Çoğu sağlık çalışanı çocuğunu evde bırakıp nöbete gidiyor. Sağlık çalışanları, hastalığı yakınlarına bulaştırma kaygısı duyuyor. Çoğu yaşlı anne ve babasını görmeye ara verdi, yeni çocuğu olanlar bulaştırma kaygısıyla kendi evine bile gidemiyor. Karantina altına alınan sağlıkçılar her saat çıkacak sonucu kaygıyla bekliyor.

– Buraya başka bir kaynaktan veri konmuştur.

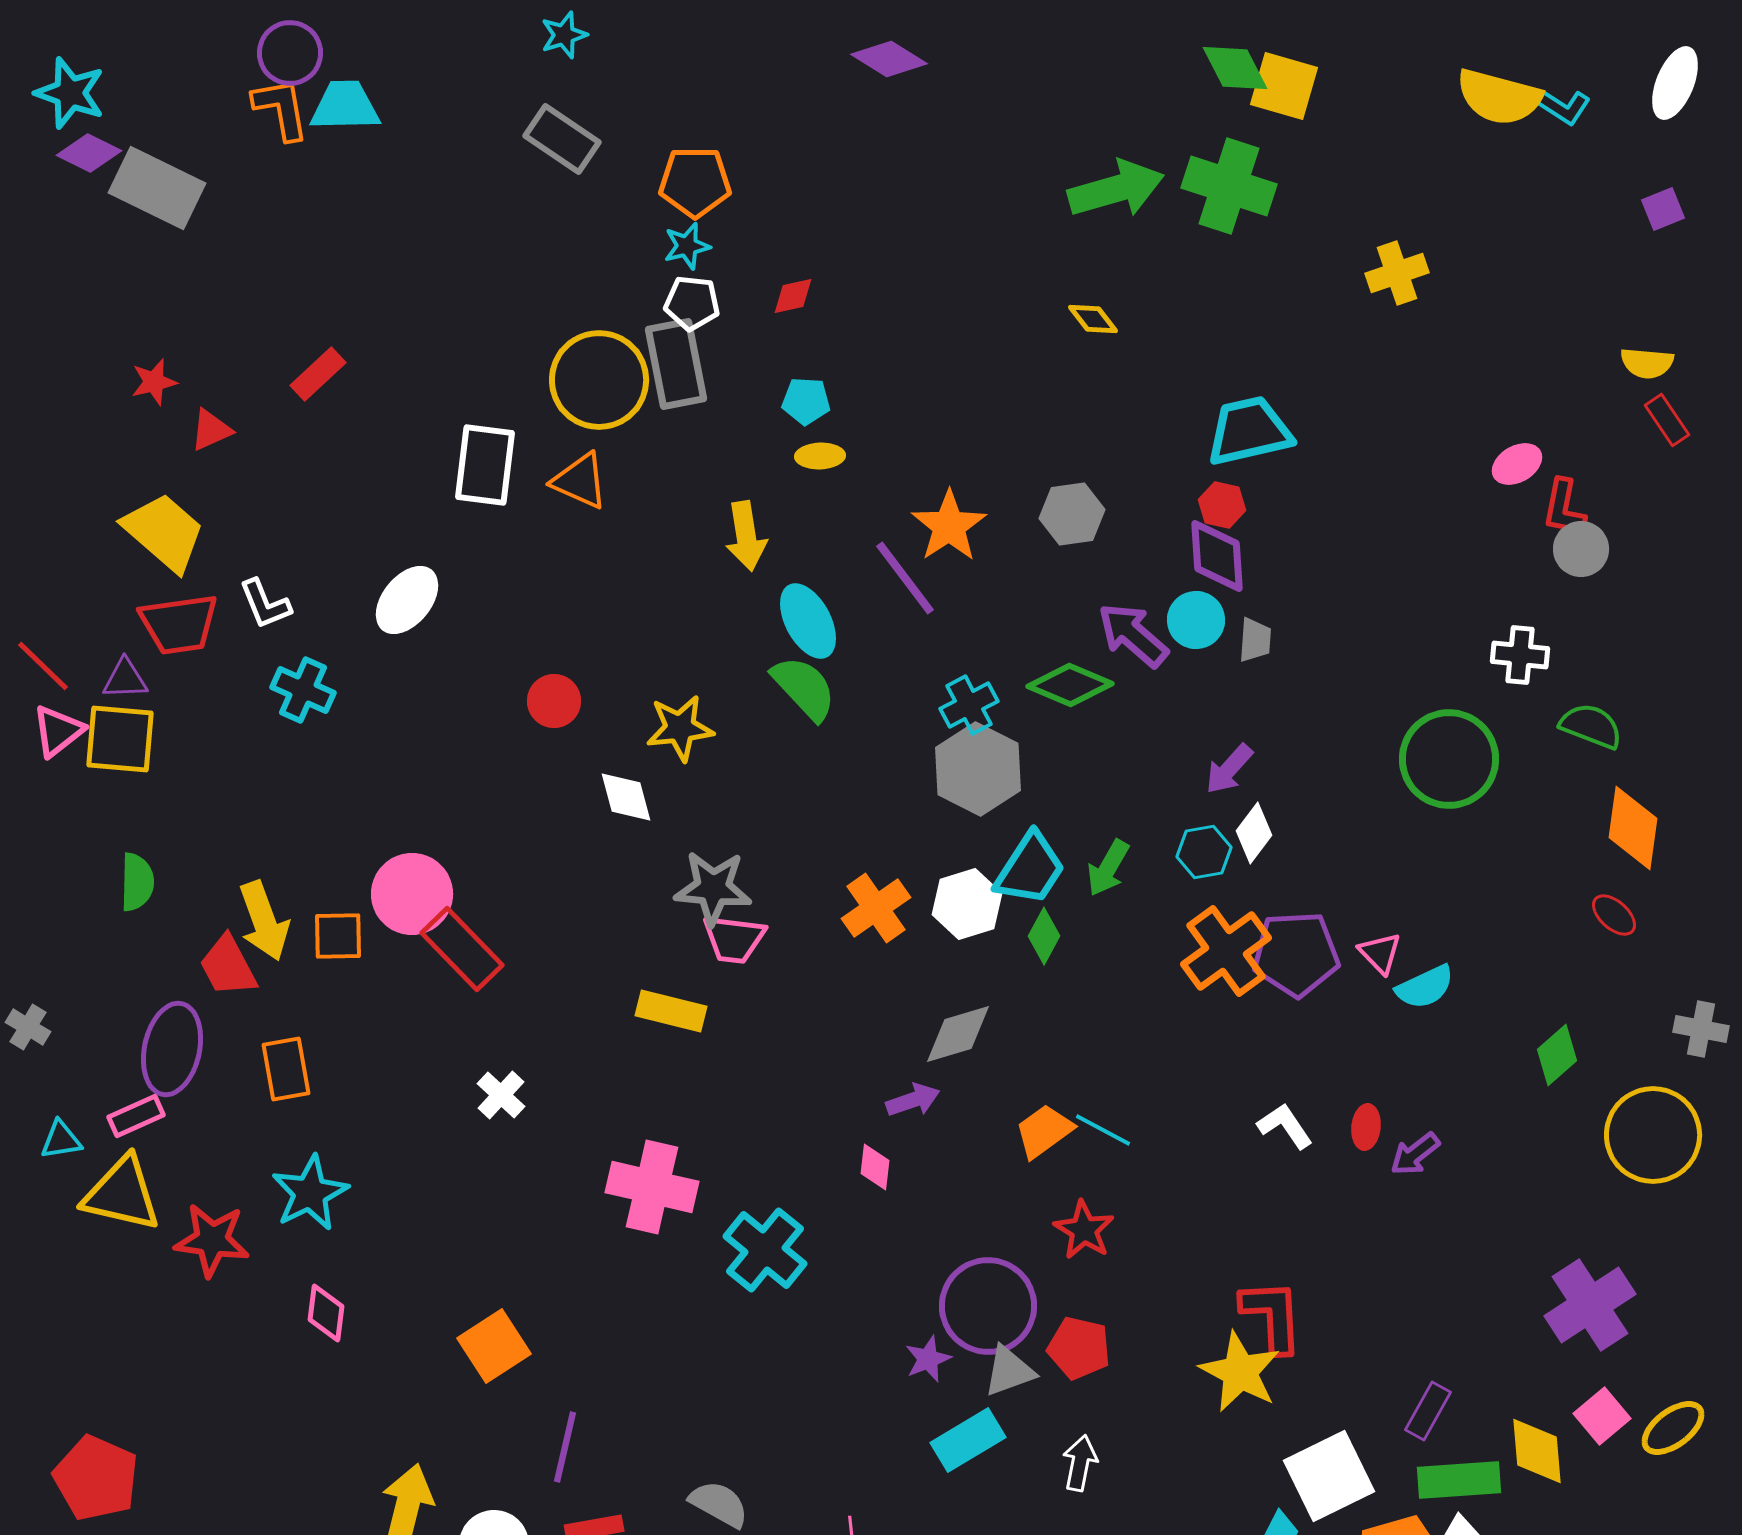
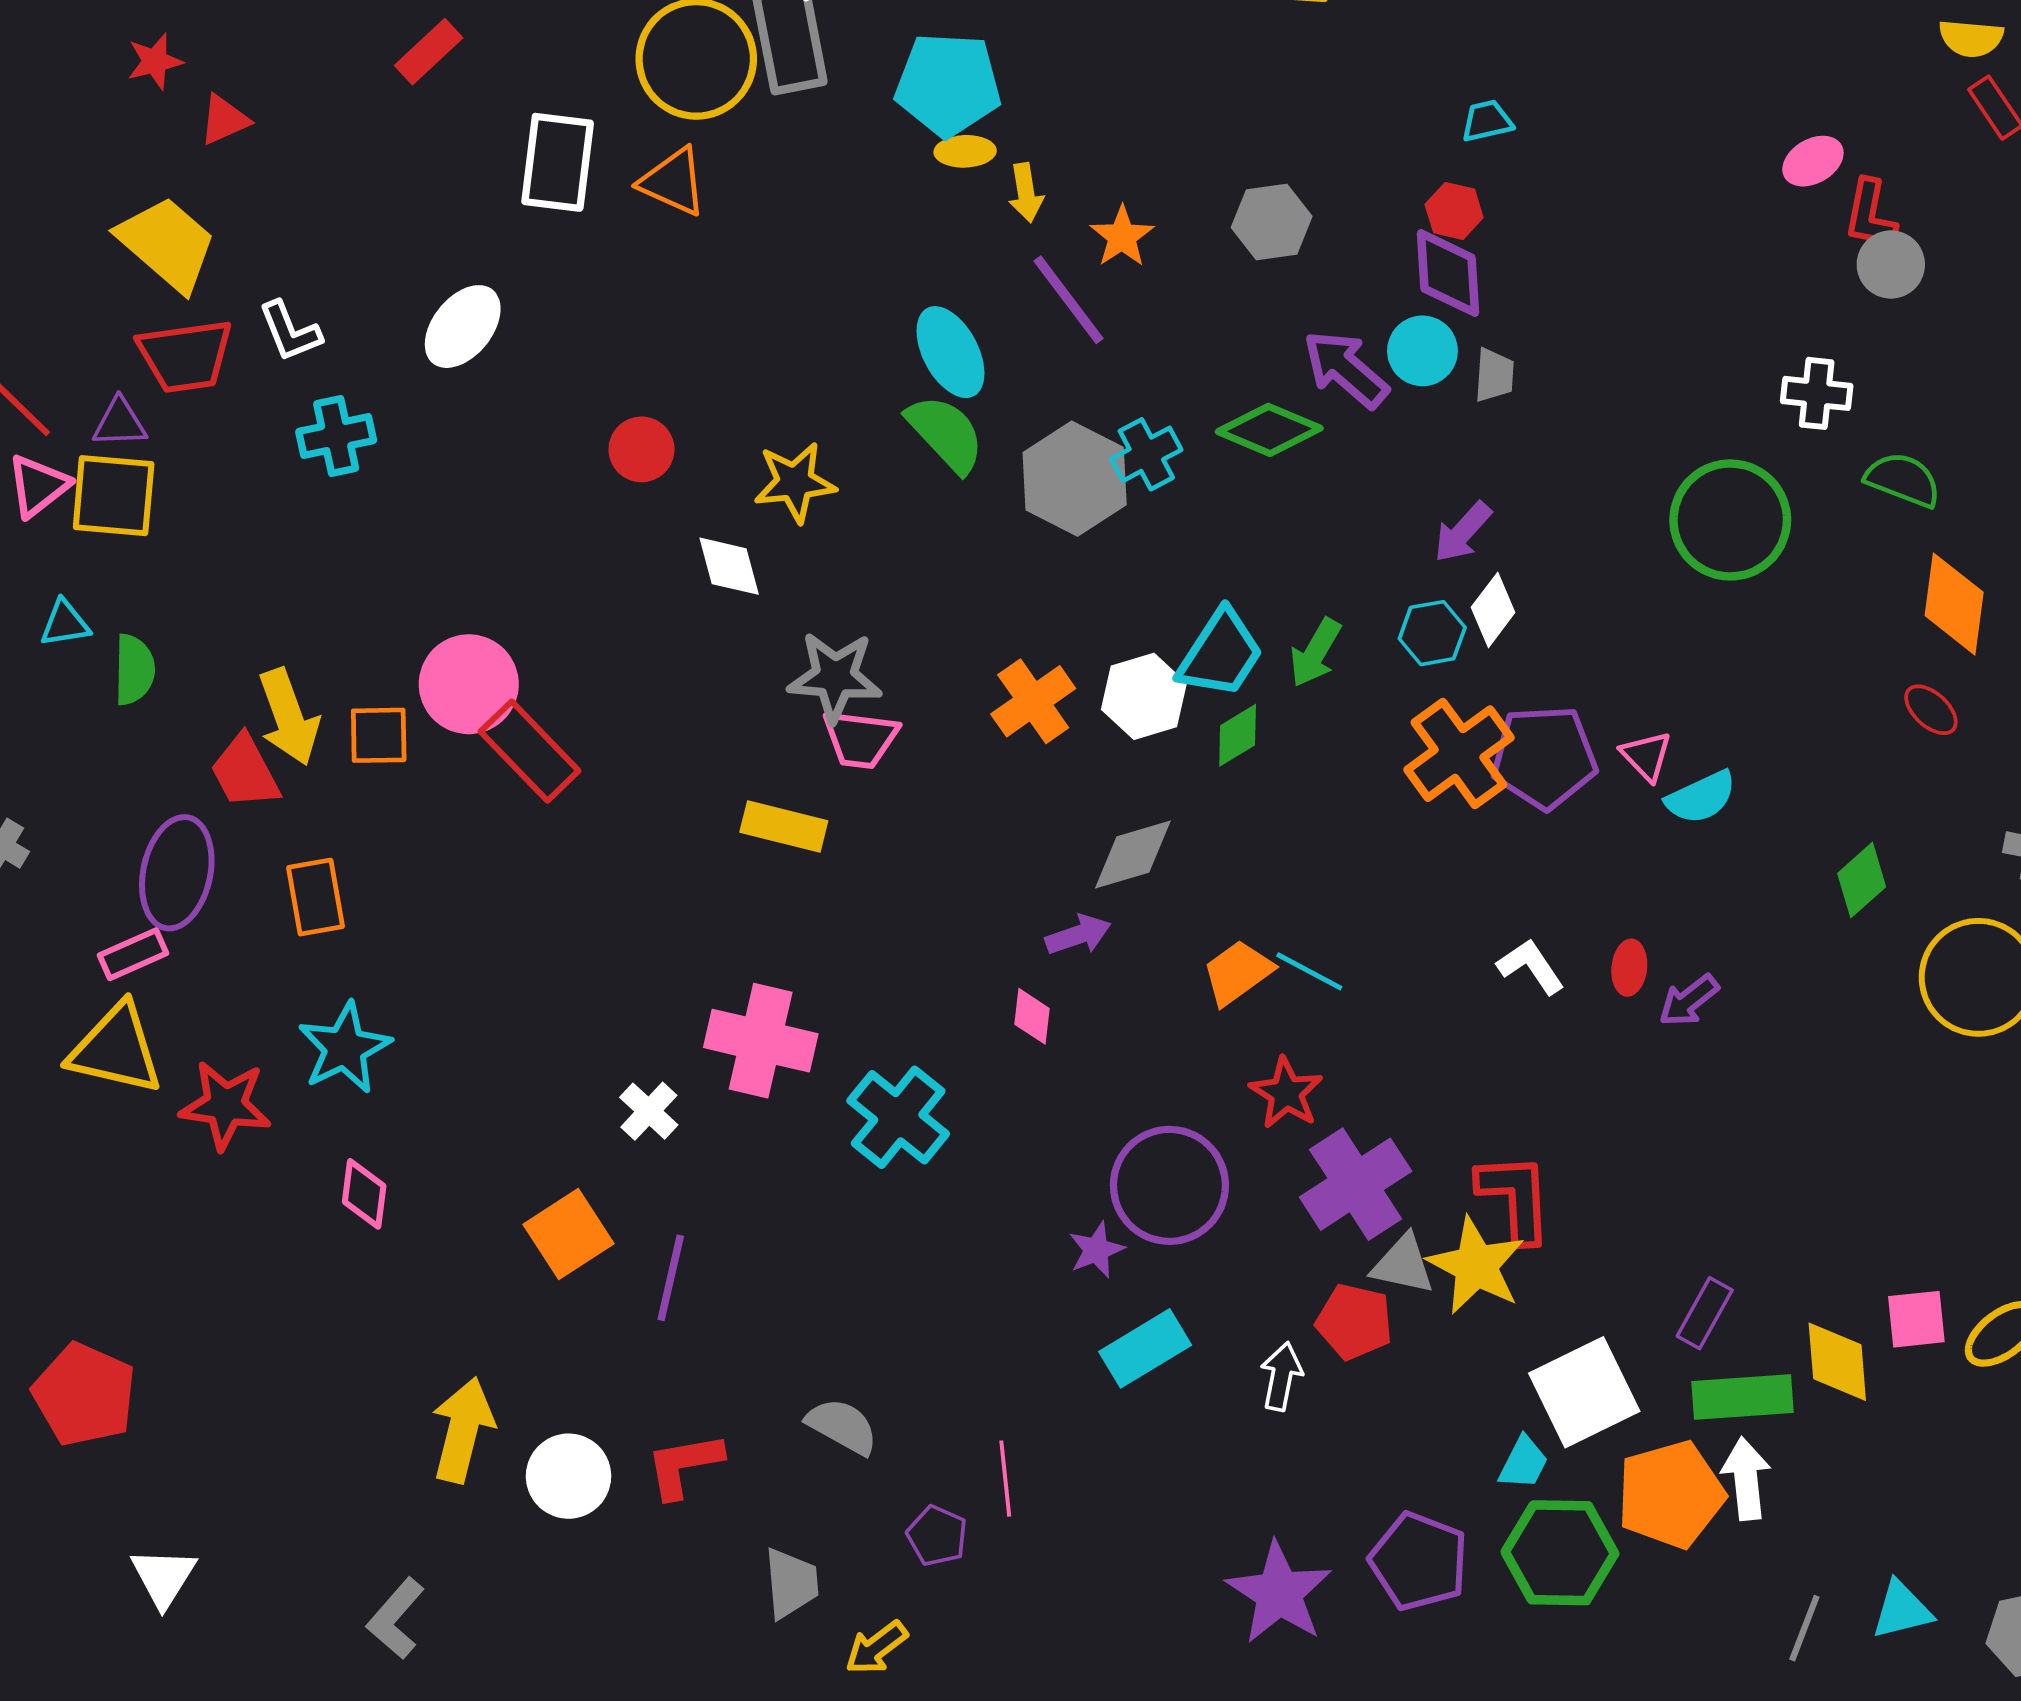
red rectangle: (318, 374) -> (429, 52), moved
cyan pentagon: (806, 401) -> (948, 84), size x1.8
cyan trapezoid: (1249, 431) -> (1487, 121), size x0.5
orange star: (949, 526) -> (1122, 237), size x0.7
yellow arrow: (746, 536) -> (1026, 193), moved, size x0.7
cyan cross: (303, 690) -> (336, 436), turned -36
gray hexagon: (978, 769) -> (1075, 479), moved
green diamond: (1044, 936) -> (1238, 735), turned 30
white cross: (501, 1095) -> (649, 1111), moved
cyan triangle: (61, 1140) -> (65, 623), moved
purple cross: (1590, 1305) -> (1356, 1184), moved
red pentagon: (1079, 1348) -> (1354, 1322), moved
gray triangle: (1009, 1371) -> (1403, 1264), moved, turned 32
pink square: (1602, 1416) -> (1916, 1319), turned 34
purple line: (565, 1447) -> (671, 1278), moved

Kısacası, sağlık çalışanları da yaratılan korku atmosferinin esiri olmuş durumda.
Yaratılan korku atmosferiyle beraber kontrol için acil servislere hastalar akın ediyor. Normal şartlar altında dahi 2 saatte gelen muayene sırası 5 saate kadar uzuyor çünkü ne fiziki ortam ne de sağlık çalışanı yetmiyor. Koruyucu ekipman olan maske imza karşılığında veriliyor. Ancak 8 saat bitiminde ikinci bir maske alabiliyoruz. Sağlık Bakanının açıklamalarına neredeyse hiç güvenen yok. Herkesin aklında tek bir soru var: ya biz ne olacağız?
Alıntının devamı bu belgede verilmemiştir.